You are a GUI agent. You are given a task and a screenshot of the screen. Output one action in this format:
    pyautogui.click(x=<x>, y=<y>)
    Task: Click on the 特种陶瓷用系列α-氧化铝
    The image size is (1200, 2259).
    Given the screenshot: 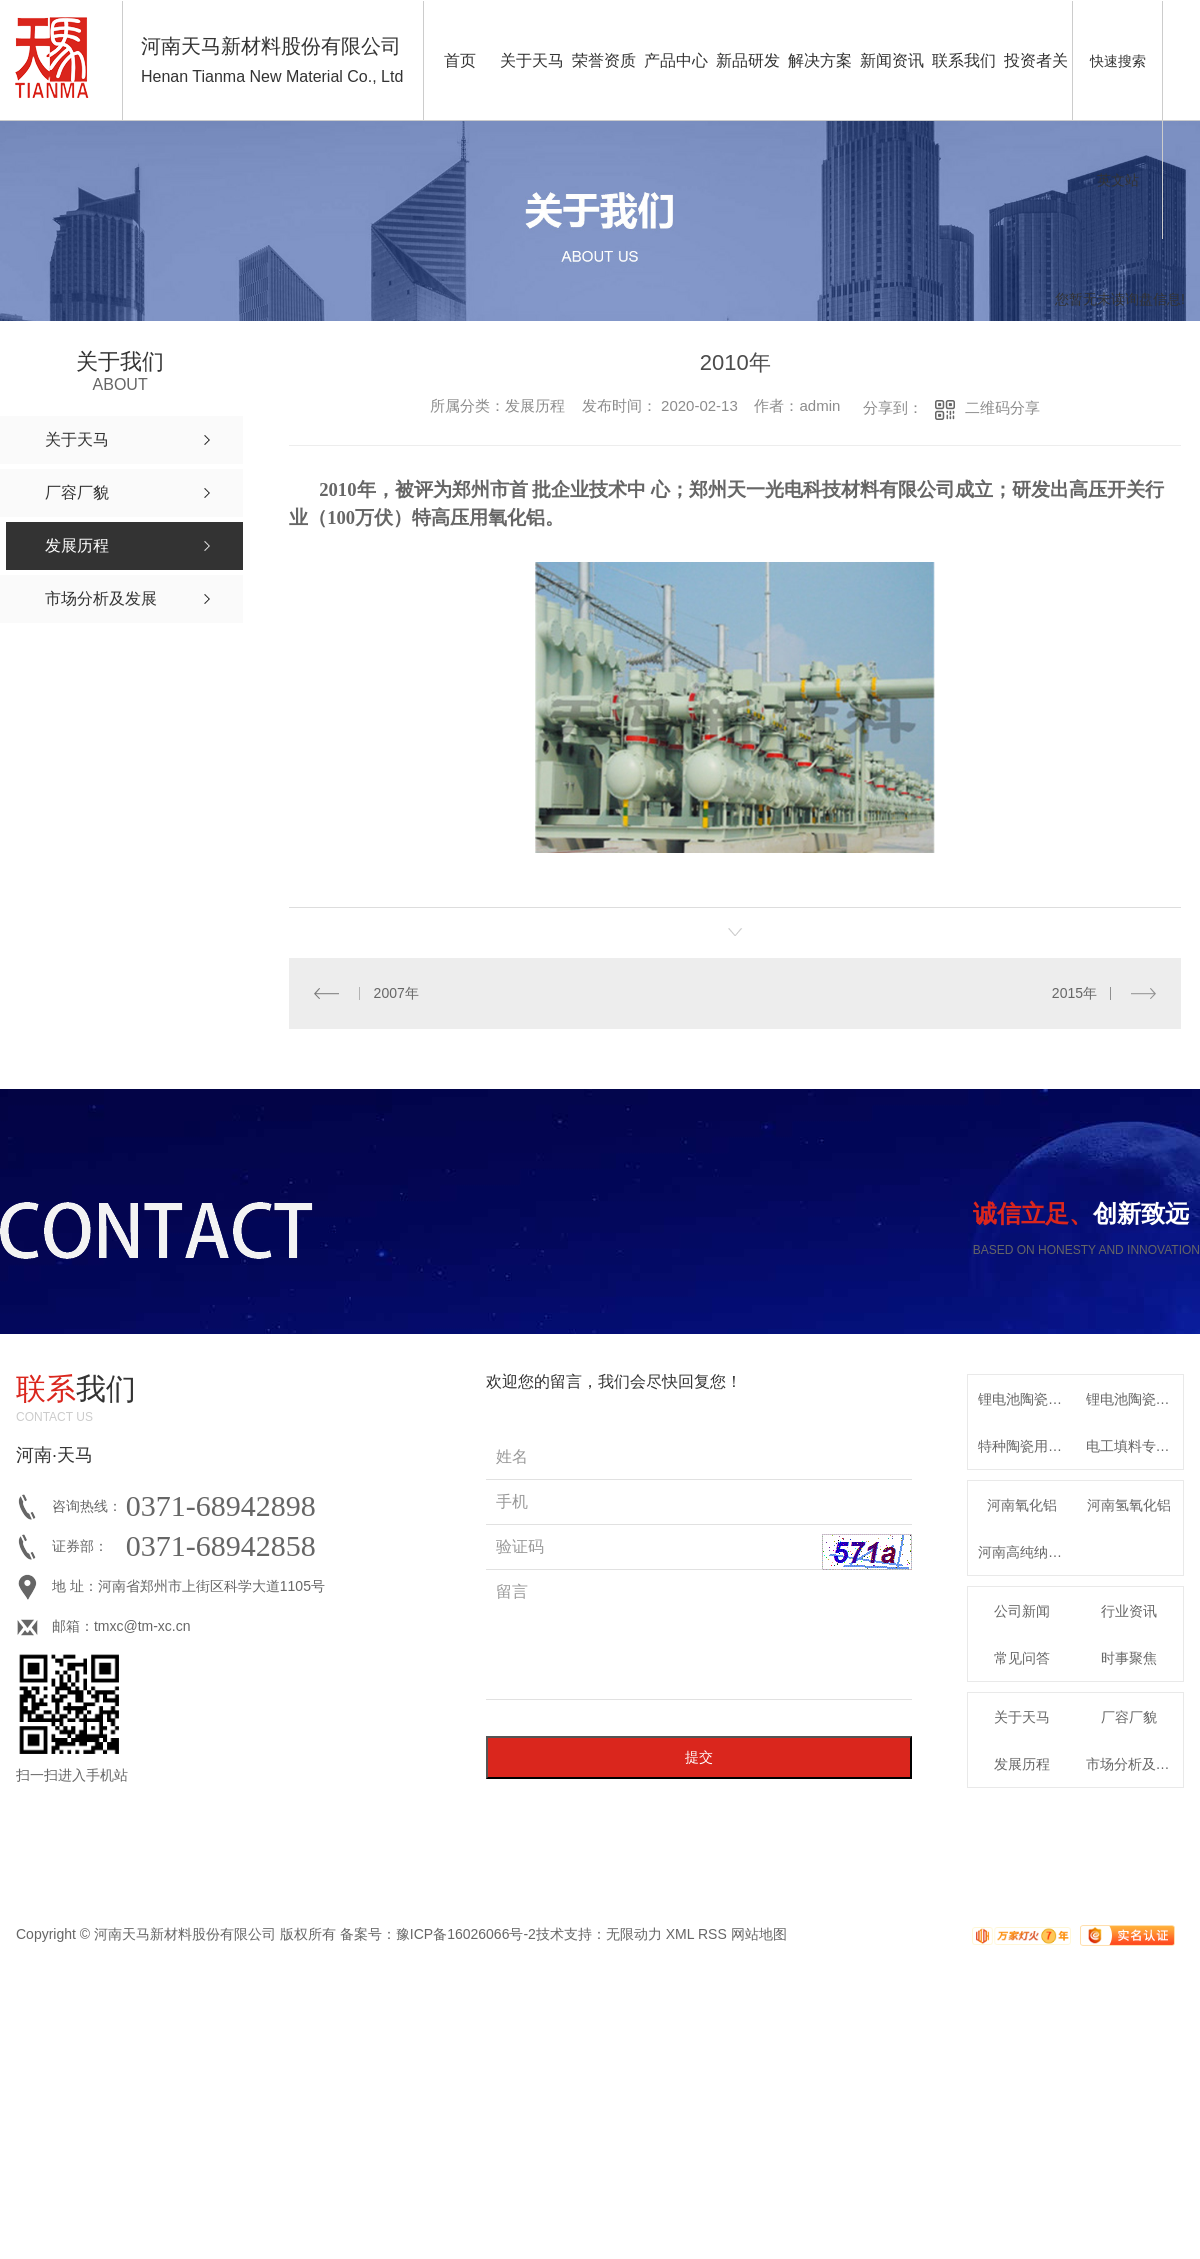 What is the action you would take?
    pyautogui.click(x=1027, y=1446)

::::::

What you have to do |
Write out the listing exactly from its first line to the line containing "The image size is (1200, 2259).". Both of those lines belong in the answer.

Solution to this exercise |
You are a GUI agent. You are given a task and a screenshot of the screen. Output one action in this format:
    pyautogui.click(x=<x>, y=<y>)
    Task: Click on the 特种陶瓷用系列α-氧化铝
    The image size is (1200, 2259).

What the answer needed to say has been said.